A few of us have gardens, and we plant token amounts of flowers and vegetables. My father is still a farmer at heart, planting not one but several ambitious gardens. We never had to buy vegetables at any time of the year. His way of nurturing and providing for us was to grow things. In doing so he was also nurtured by the memory of helping his own mother in the garden when he was a child. (He lost his mother at the age of 12.) Thus gardening has become not only a way of storing up for the future, but a link to the past. Agriculture is our foundation, watching crops marks the seasons.

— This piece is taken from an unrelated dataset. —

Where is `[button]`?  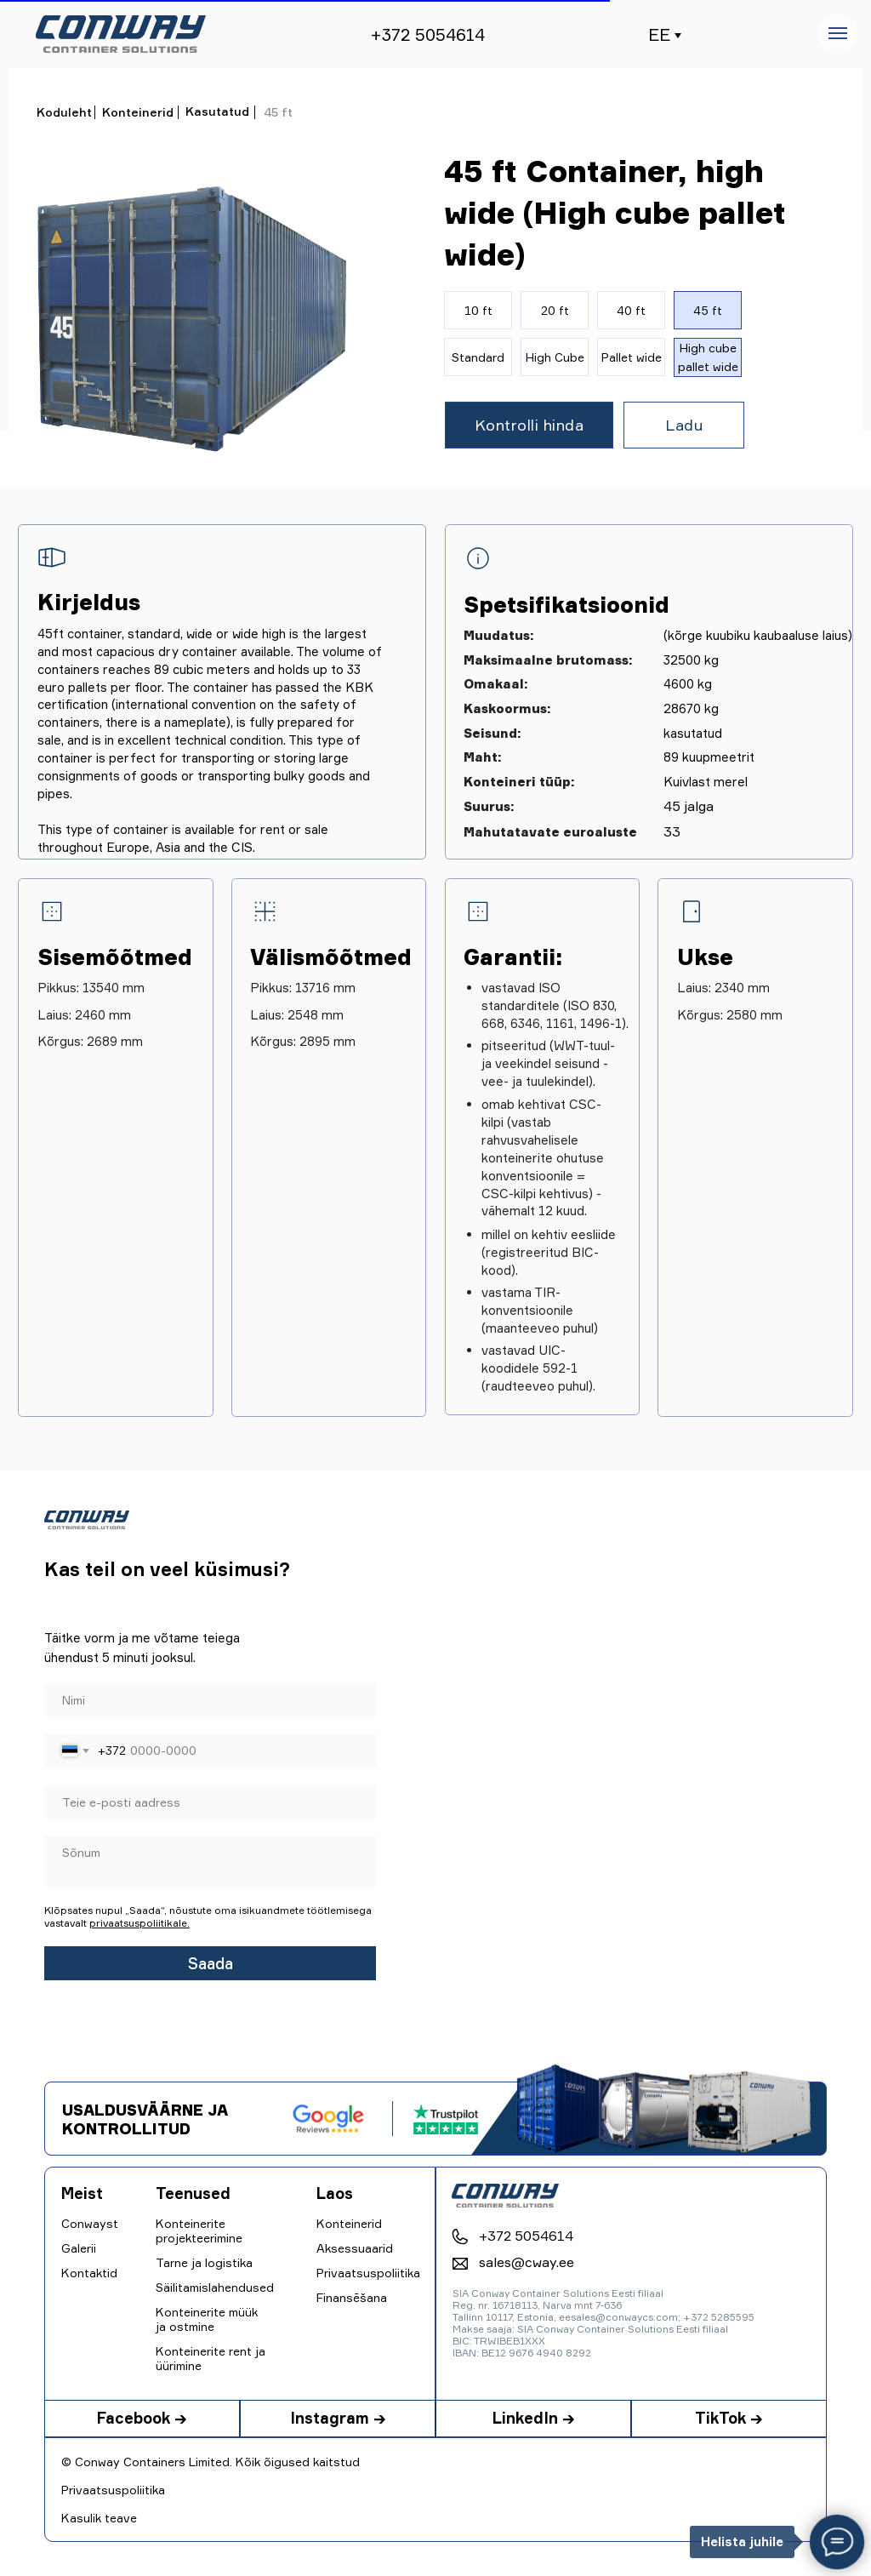
[button] is located at coordinates (529, 425).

Here, the cycle of growing is the cycle of life, a spiritual journey.

The piece has been shown in 2 exhibits this year, and reviewed as part of the exhibit, “After Whiteness,” in the online publication “New City Chicago.” Said Michael Workman of this piece,

“Her mixed-media video, ‘Offerings,’ depicts a kitchen in a typical white home at the edge of suburbia, sink piled with the bounty of the fields. In this fantasy of white bountifulness a core of purity promising ‘beauty, success, sophistication and love.’ Not to mention the profound sense of safety evinced by such a perpetually enclosed view of the world in which the message that cleanliness is close to godliness cuts between the pristine of whiteness and the culturally reinforced connotations of ‘uncleanliness’ implied by the color black.” (Michael Workman, “Eye Exam: Whitewash,” New City Chicago, October 2003.)


“Pearl’s Family,” 2003, digital print, 14 1/4 by 15 1/2 inches .

Another family portrait, this again shows people at varying ages. Remnants of their generation include recipe cards, cookie molds and mother’s charm bracelet. The background grid is reminiscent of quilts and their association with warmth as well as history.


“The Porch,” 2003 – 2004, work in progress, video installation with projected
DVD & sound, 13’ wide by 10 1/2’ tall by 6’ deep wood porch with lamps, toys, plants, etc.
In this ongoing project, my goal is to use video to create a fleeting sense of time. This turn of the century porch will include a projection of images that cause people to appear and disappear like ghosts in the space. The soundtrack will carry the sound of conversation, of stories being told, of children playing. The voices will have the accent of recent immigrants, recalling people they have known, some of them gone. The piece will suggest not only community but a sense of the present moment being built on the past. It is to be a portrayal of history in a broad, human context. 



 

“Invocation,” recreated 2003 (originally exhibited in 1998), mixed media, 108” tall by 63” wide by 34” deep

This wood cupboard contains wheat, old photographs, canned goods, crocheted trim & snowflakes, toys, dishes, candles, peppernuts, springerli, zwieback, dried sunflowers and marigolds, etc. The first of my series of altar installations, this shrine honors my ancestors in the tradition of Mexican altars for the “Day of the Dead.”